Veo a Natalia mientras juega y termino las entrevistas de esta historia y pienso que quisiera volver a despertar al despuntar cada alba bajo el armonioso trinar de aves cantoras que entusiasmaban mi alma. Cuando era niña despertaba para hacer los quehaceres como mujer Wayuu. Lo recuerdo así: eran las cuatro de la mañana y mi sueño (lapü) aún era profundo y delicioso más para una niña de mi edad. Hace 35 años, mi mamá movía la cabecera de mi chinchorro (hamaca) para despertarme y decirme: “¡despierta, despierta, ya es tarde, es hora de trabajar, el que despierta temprano genera mayor ganancia!”. Años después, palabras como estas retumban en mi oído.
Sí, los niños Wayuu crecemos con el trabajo como parte de lo que aprendemos de la comunidad, de nuestras prácticas tradicionales, como buscar agua. También recuerdo que me sentaba al lado de mi abuela a tejer chinchorros y mochilas, y en las tardes jugábamos con barro algo que para nosotros era maravilloso y teníamos la mejor piscina, los jagüeyes tenían agua, ahora por la escasez de lluvia son pocos. Pero el trabajo que hoy día hacen las niñas, niños y adolescentes es distinto. Como quiero que se repitan esos tiempos felices para mi, para mi pueblo, para la niñez que está trabajando.

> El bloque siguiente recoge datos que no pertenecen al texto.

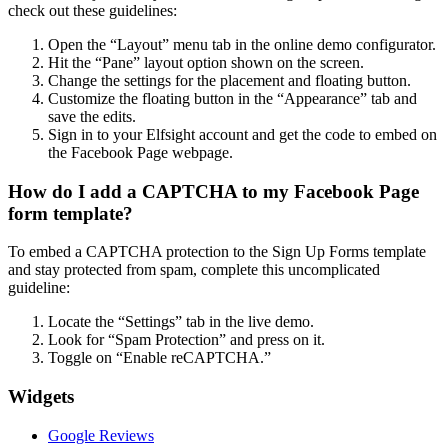
check out these guidelines:
Open the “Layout” menu tab in the online demo configurator.
Hit the “Pane” layout option shown on the screen.
Change the settings for the placement and floating button.
Customize the floating button in the “Appearance” tab and
save the edits.
Sign in to your Elfsight account and get the code to embed on
the Facebook Page webpage.
How do I add a CAPTCHA to my Facebook Page
form template?
To embed a CAPTCHA protection to the Sign Up Forms template
and stay protected from spam, complete this uncomplicated
guideline:
Locate the “Settings” tab in the live demo.
Look for “Spam Protection” and press on it.
Toggle on “Enable reCAPTCHA.”
Widgets
Google Reviews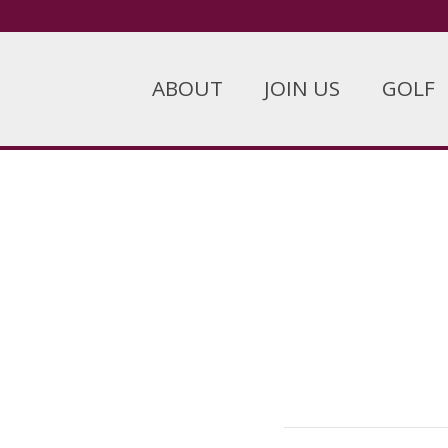
ABOUT
JOIN US
GOLF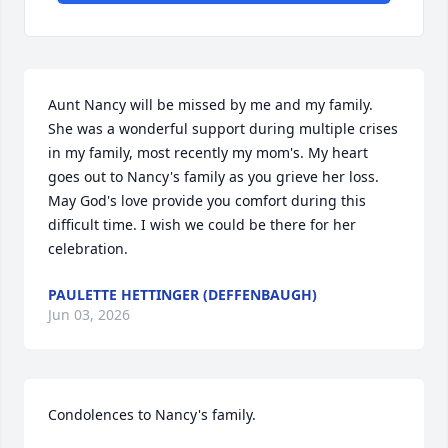
Aunt Nancy will be missed by me and my family. 
She was a wonderful support during multiple crises 
in my family, most recently my mom's. My heart 
goes out to Nancy's family as you grieve her loss. 
May God's love provide you comfort during this 
difficult time. I wish we could be there for her 
celebration.
PAULETTE HETTINGER (DEFFENBAUGH)
Jun 03, 2026
Condolences to Nancy's family.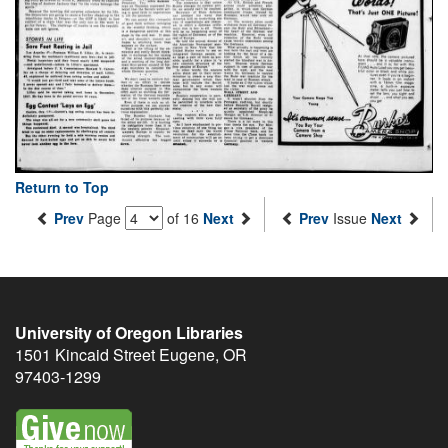
Return to Top
Prev
Page
of 16
Next
Prev
Issue
Next
University of Oregon Libraries
1501 Kincaid Street
Eugene
,
OR
97403-1299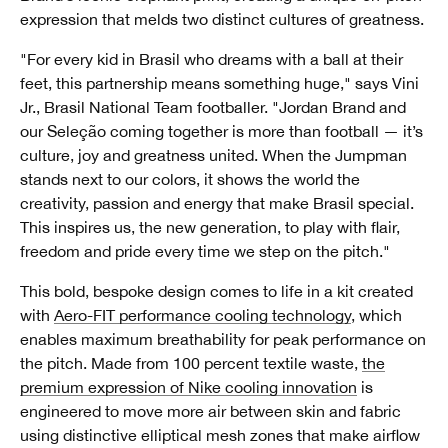
expression that melds two distinct cultures of greatness.
"For every kid in Brasil who dreams with a ball at their
feet, this partnership means something huge," says Vini
Jr., Brasil National Team footballer. "Jordan Brand and
our Seleção coming together is more than football — it’s
culture, joy and greatness united. When the Jumpman
stands next to our colors, it shows the world the
creativity, passion and energy that make Brasil special.
This inspires us, the new generation, to play with flair,
freedom and pride every time we step on the pitch."
This bold, bespoke design comes to life in a kit created
with
Aero-FIT performance cooling technology
, which
enables maximum breathability for peak performance on
the pitch. Made from 100 percent textile waste,
the
premium expression of Nike cooling innovation
is
engineered to move more air between skin and fabric
using distinctive elliptical mesh zones that make airflow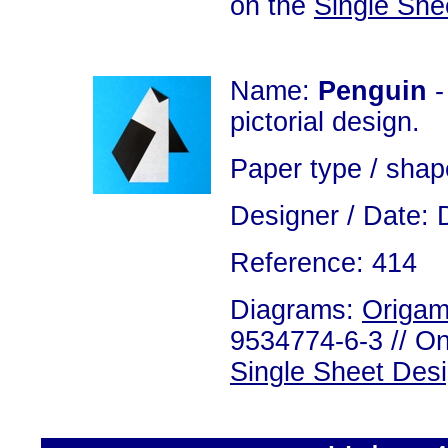
on the
Single She
Name:
Penguin
-
pictorial design.
Paper type / shap
Designer / Date: 
Reference: 414
Diagrams:
Origam
9534774-6-3 // On
Single Sheet Des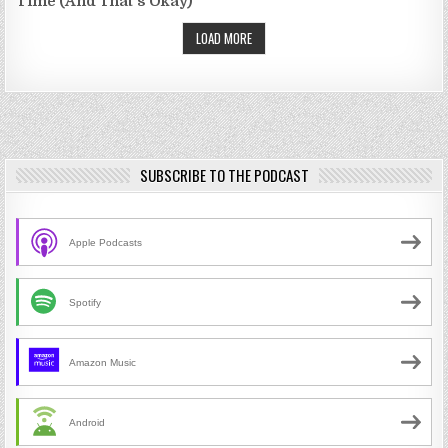
Time (And That's Okay)
LOAD MORE
SUBSCRIBE TO THE PODCAST
Apple Podcasts
Spotify
Amazon Music
Android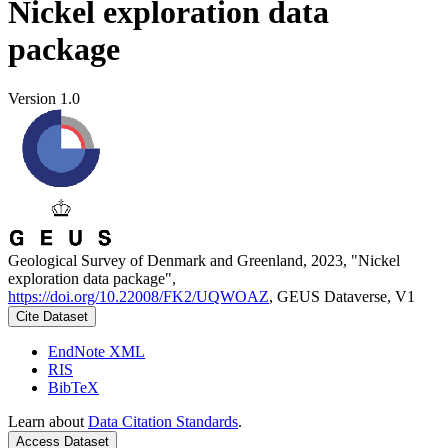
Nickel exploration data
package
Version 1.0
Geological Survey of Denmark and Greenland, 2023, "Nickel
exploration data package",
https://doi.org/10.22008/FK2/UQWOAZ
, GEUS Dataverse, V1
Cite Dataset
EndNote XML
RIS
BibTeX
Learn about
Data Citation Standards
.
Access Dataset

Que Natalia pueda disfrutar de nuestro territorio ancestral lleno de dunas y cujíes o cardones, bordeado del mar Caribe y sobre todo sin sed ni hambre, una realidad que vive mi pueblo, que no reconoce fronteras.
Nota. Esta historia hace parte de la serie periodística Dibujando mi realidad, #NiñezIndígena en América Latina, cocreada con niños, niñas, periodistas y comunicadores indígenas y no indígenas de la Red Tejiendo Historias (Rede Tecendo Histórias), bajo la coordinación editorial del medio independiente Agenda Propia.